Researching file formats 21: bzip

This blog post is part of a series on file formats research. See this introduction post for more information.

Update: The official format definition is now online here: bzip2. Comments welcome directly to the Library of Congress.

Last week was gzip, this week is bzip. Or, I think, bzip2. I struggled with what to say about gzip, but bzip/bzip2 is more interesting because of PATENT PROBLEMS!

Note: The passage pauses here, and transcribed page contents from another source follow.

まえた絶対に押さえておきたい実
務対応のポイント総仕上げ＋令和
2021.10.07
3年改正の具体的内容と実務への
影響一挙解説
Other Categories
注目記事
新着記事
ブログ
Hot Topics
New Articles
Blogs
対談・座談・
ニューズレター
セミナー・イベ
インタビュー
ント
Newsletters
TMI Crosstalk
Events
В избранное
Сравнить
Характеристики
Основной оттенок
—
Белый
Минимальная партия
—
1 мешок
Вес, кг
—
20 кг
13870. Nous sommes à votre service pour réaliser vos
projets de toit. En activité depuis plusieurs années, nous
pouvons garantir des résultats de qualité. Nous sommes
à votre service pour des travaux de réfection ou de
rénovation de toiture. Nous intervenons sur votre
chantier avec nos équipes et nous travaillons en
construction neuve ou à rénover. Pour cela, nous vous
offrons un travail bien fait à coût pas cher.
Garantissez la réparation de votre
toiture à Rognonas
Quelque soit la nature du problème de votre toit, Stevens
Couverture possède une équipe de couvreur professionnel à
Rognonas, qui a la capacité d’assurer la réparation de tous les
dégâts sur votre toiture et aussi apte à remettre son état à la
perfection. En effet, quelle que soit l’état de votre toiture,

bzip2 is based off of its predecessor bzip. bzip2 is widely more popular, bzip isn’t really used so much anymore, because of some patent problems. There was this dude running around in the 90s being a jerk and suing everyone he could for a basic algorithm, so people had to just make better algorithms, which wasn’t even very hard, but it did cause a lot of headaches. I’m oversimplifying. I found this website to be useful in explaining things better, and in general explaining a lot about the history of compression formats – recommended!

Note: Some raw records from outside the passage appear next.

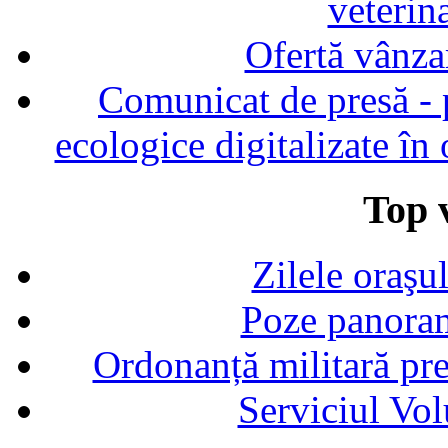
veterin
Ofertă vânza
Comunicat de presă - p
ecologice digitalizate în
Top v
Zilele oraşu
Poze panoram
Ordonanță militară p
Serviciul Vol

bzip2 was a rewritten version of bzip, primarily done to avoid any potential patent issues with the original bzip. Both were written by Julian Seward. Essentially, bzip was created, there were potential patent issues, and the author removed the original software and replaced it with bzip2. So bzip2 is the way to go.

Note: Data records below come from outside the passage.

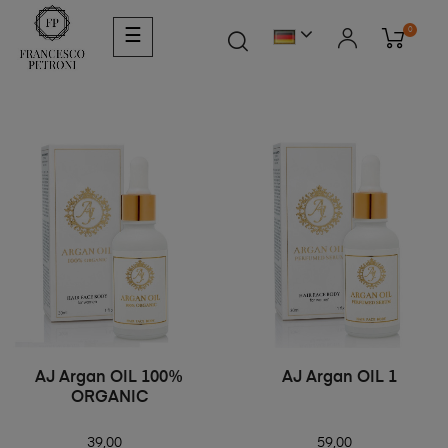
0
☰
AJ Argan OIL 100%
AJ Argan OIL 1
ORGANIC
39,00
59,00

I like this note about y2k issues from the bzip2 homepage: “I am not prepared to offer you any assurance whatsoever regarding Y2K issues in my software.”

What else? bzip2’s header, when converted from Hexadecimal to ASCII, is “BZh.” (Wikipedia cites the magic number as BZh instead of in hex; hex is cited in most other places.) BZ for BZip, and the “h” is for “Huffman coding,” the compression algorithm used with bzip2. bzip files will have ‘0’ instead of ‘h’ as the third byte in the header (and ‘0’ maps to ‘30’ in hex, compared with ‘h’ which maps to ‘68’).